== Segment start ==

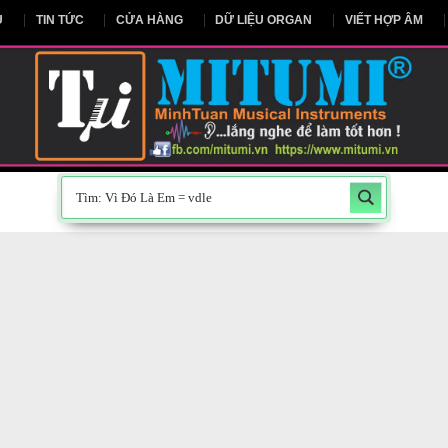
NG CHỦ
TIN TỨC
CỬA HÀNG
DỮ LIỆU ORGAN
V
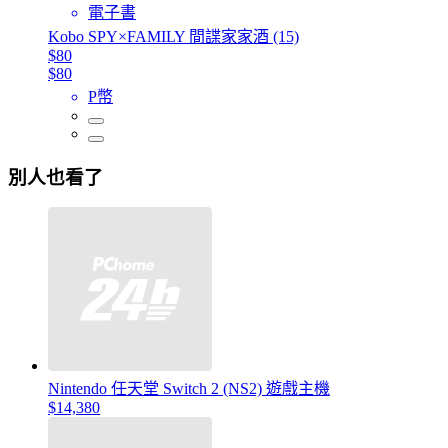
電子書
Kobo SPY×FAMILY 間諜家家酒 (15)
$80
$80
P幣
別人也看了
Nintendo 任天堂 Switch 2 (NS2) 遊戲主機
$14,380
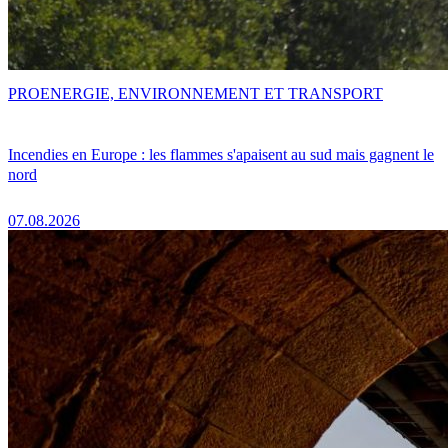
PRO
ENERGIE, ENVIRONNEMENT ET TRANSPORT
Incendies en Europe : les flammes s'apaisent au sud mais gagnent le
nord
07.08.2026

== Segment end ==

• [Assignment]: Reproduce each line, exactly as it appears, from the one that contains "ENERGIE, ENVIRONNEMENT ET TRANSPORT" through the last line of the records. Add no other lines.

• [Task answer]:
ENERGIE, ENVIRONNEMENT ET TRANSPORT
Incendies en Europe : les flammes s'apaisent au sud mais gagnent le
nord
07.08.2026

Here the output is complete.